YOUR TASK: Could you retype exactly the lines below between the one holding "MilitaryCupid" and the one holding "Memphis, Tennessee, this", inclusive, leaving out any pictures?
== Segment start ==
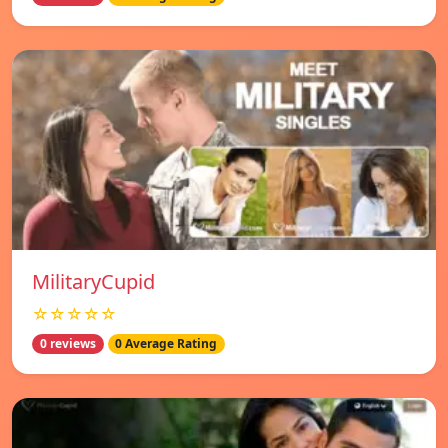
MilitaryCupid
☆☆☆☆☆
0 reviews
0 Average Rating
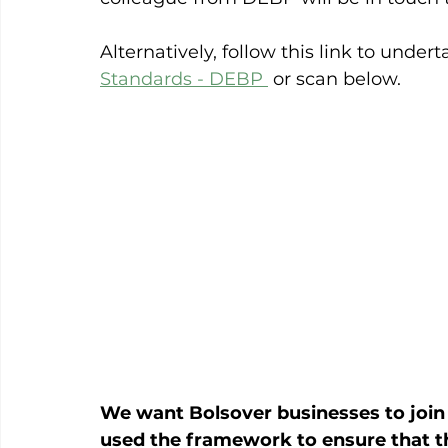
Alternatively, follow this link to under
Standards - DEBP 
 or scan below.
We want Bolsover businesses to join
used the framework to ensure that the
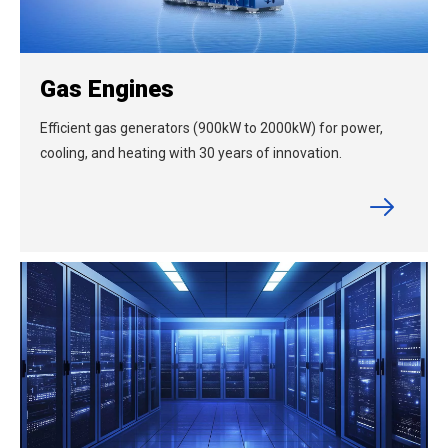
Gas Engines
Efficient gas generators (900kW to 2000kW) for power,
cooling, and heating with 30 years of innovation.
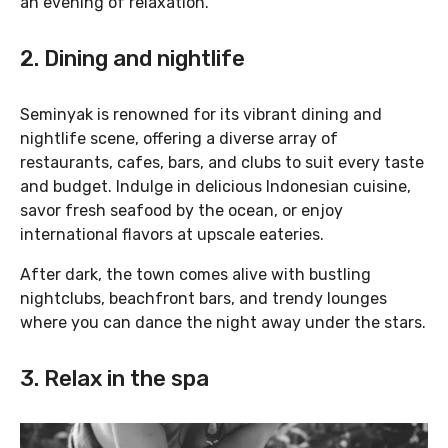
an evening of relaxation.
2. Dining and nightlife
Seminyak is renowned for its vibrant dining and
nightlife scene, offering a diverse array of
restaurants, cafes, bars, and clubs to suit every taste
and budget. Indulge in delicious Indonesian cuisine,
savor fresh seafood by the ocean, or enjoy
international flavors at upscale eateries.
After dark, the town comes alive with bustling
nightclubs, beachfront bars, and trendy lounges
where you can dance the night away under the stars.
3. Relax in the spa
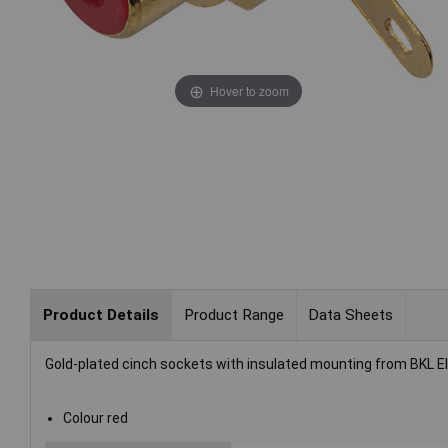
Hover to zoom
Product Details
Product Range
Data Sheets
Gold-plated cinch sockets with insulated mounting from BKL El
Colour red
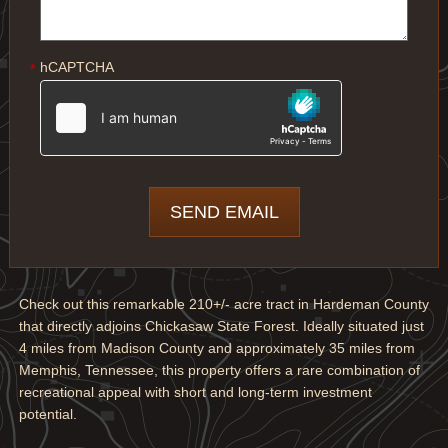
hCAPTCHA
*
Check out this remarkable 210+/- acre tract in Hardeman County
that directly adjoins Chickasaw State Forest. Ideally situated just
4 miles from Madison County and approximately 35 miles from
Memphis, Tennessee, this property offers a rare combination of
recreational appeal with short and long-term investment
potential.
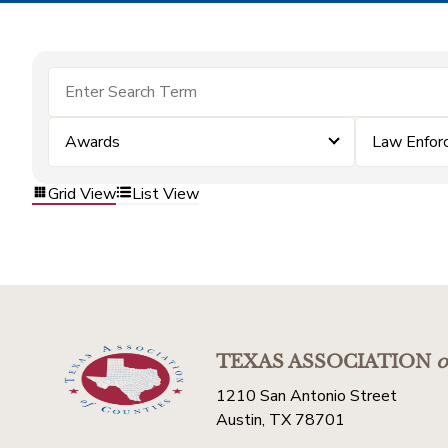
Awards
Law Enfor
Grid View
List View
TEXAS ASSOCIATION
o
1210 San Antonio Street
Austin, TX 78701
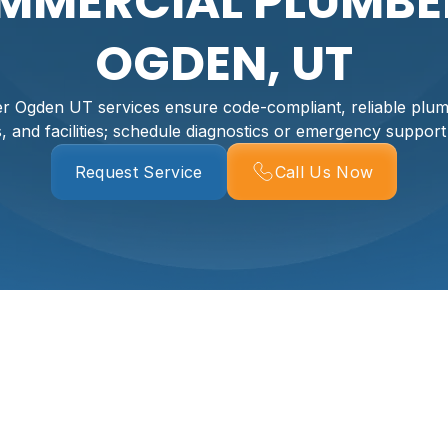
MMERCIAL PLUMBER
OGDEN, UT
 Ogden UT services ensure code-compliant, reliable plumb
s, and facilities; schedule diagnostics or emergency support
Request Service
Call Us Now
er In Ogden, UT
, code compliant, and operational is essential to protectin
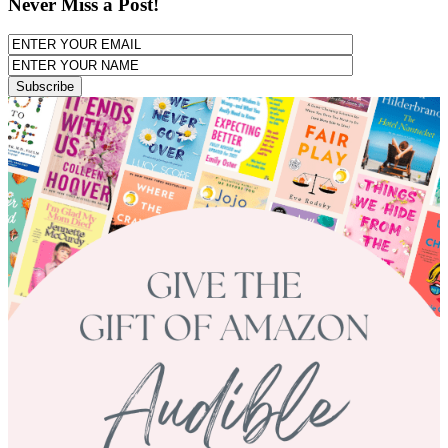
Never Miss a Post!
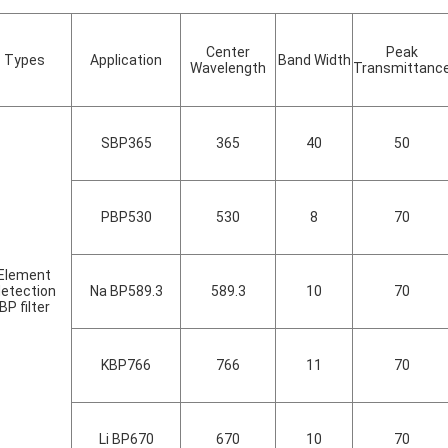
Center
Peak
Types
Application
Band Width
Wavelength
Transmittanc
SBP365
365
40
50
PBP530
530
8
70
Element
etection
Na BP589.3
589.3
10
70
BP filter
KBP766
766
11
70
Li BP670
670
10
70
== Segment end ==
== Segment start ==
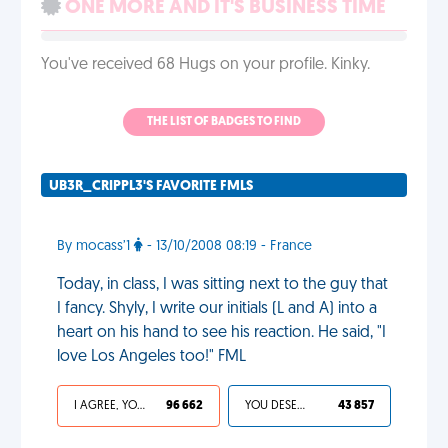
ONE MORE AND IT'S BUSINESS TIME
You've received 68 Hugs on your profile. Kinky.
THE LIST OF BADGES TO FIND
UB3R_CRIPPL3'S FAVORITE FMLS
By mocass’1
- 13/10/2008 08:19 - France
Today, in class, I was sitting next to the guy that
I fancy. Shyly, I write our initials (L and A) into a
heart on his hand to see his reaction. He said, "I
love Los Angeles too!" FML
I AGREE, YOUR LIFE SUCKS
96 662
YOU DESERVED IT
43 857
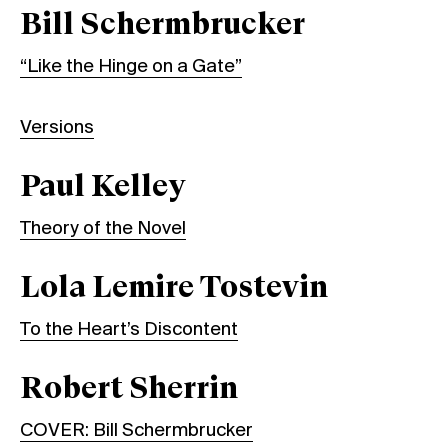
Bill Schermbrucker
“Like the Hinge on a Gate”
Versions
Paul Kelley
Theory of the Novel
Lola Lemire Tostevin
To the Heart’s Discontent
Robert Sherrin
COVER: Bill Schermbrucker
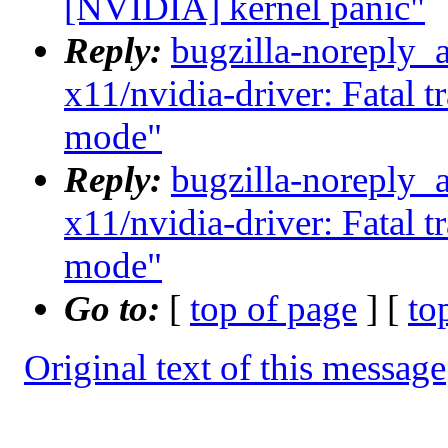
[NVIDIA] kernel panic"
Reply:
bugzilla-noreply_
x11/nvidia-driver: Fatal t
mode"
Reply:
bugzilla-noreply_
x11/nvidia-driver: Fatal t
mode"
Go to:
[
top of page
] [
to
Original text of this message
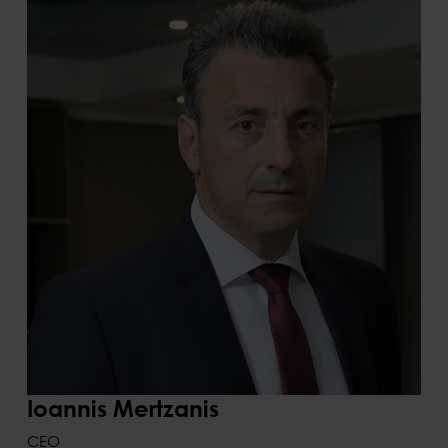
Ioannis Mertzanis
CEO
== Segment end ==
== Segment start ==
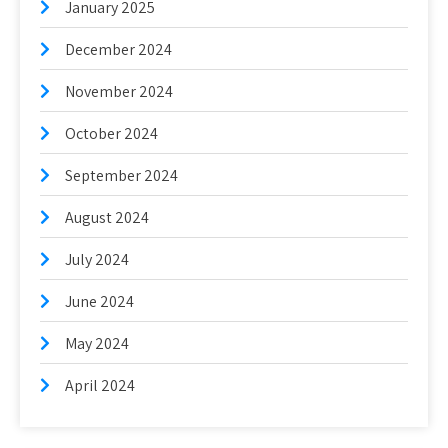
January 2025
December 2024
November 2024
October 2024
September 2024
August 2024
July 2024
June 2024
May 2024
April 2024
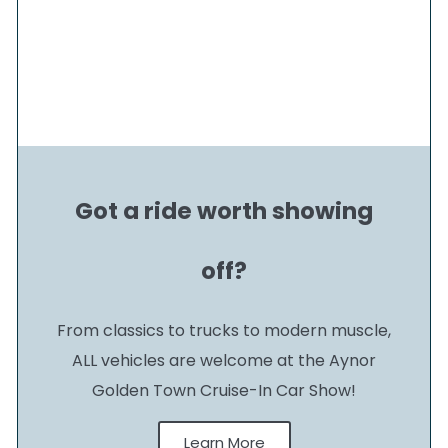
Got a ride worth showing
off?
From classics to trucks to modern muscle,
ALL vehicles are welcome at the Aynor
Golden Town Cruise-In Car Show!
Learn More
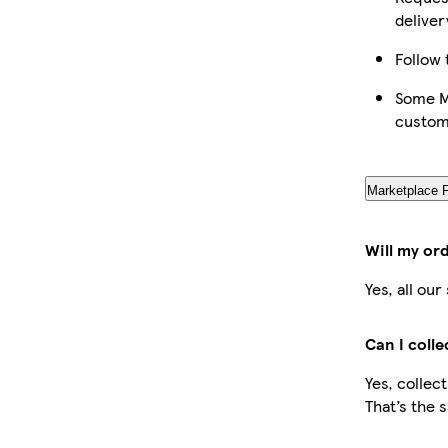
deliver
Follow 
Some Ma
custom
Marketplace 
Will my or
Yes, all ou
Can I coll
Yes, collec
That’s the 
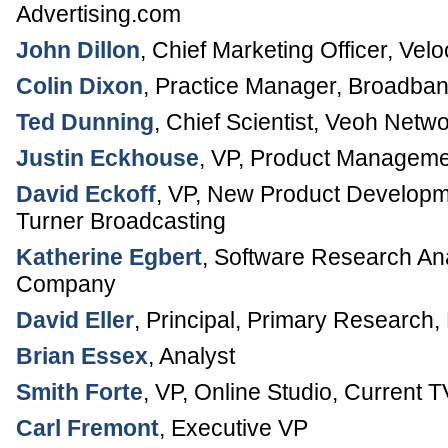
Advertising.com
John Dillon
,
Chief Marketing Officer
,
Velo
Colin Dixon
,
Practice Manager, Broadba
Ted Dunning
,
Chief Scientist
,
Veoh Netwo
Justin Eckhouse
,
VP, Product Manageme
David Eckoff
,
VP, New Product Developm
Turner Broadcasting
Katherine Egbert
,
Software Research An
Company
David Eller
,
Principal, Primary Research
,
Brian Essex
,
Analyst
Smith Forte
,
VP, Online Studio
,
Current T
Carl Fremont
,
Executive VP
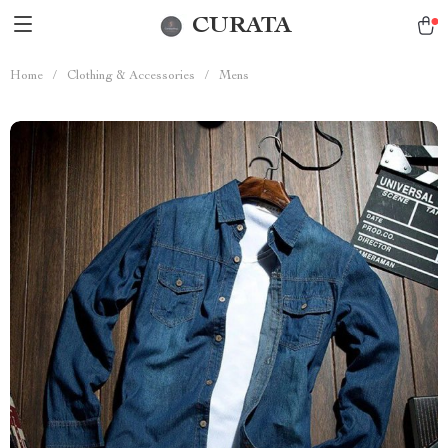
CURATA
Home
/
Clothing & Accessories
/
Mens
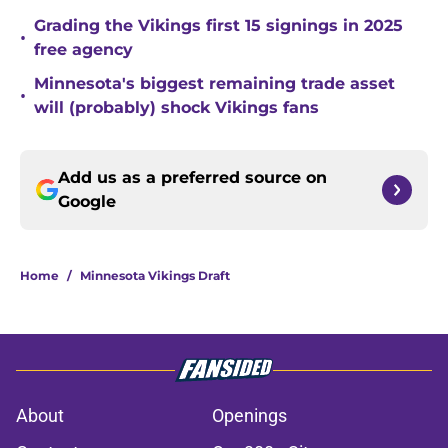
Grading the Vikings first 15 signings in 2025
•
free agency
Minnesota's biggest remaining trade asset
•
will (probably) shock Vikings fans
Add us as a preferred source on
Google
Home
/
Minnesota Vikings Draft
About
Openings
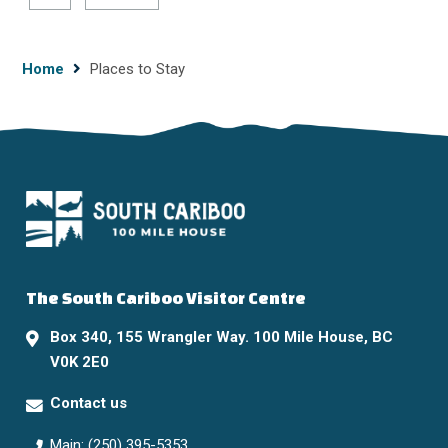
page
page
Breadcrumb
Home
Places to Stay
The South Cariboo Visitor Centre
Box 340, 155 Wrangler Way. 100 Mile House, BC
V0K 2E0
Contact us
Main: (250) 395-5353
== Segment end ==
EXERCISE RESPONSE:
MilitaryCupid
☆☆☆☆☆
0 reviews
0 Average Rating
Alternatively, follow this link to under
Standards - DEBP 
 or scan below.
We want Bolsover businesses to join
used the framework to ensure that the
Gas Engines
Efficient gas generators (900kW to 2000kW) for power,
cooling, and heating with 30 years of innovation.
an evening of relaxation.
2. Dining and nightlife
Seminyak is renowned for its vibrant dining and
nightlife scene, offering a diverse array of
restaurants, cafes, bars, and clubs to suit every taste
and budget. Indulge in delicious Indonesian cuisine,
savor fresh seafood by the ocean, or enjoy
international flavors at upscale eateries.
After dark, the town comes alive with bustling
nightclubs, beachfront bars, and trendy lounges
where you can dance the night away under the stars.
3. Relax in the spa
Hover to zoom
Product Details
Product Range
Data Sheets
Gold-plated cinch sockets with insulated mounting from BKL El
Colour red
hCAPTCHA
*
Check out this remarkable 210+/- acre tract in Hardeman County
that directly adjoins Chickasaw State Forest. Ideally situated just
4 miles from Madison County and approximately 35 miles from
Memphis, Tennessee, this property offers a rare combination of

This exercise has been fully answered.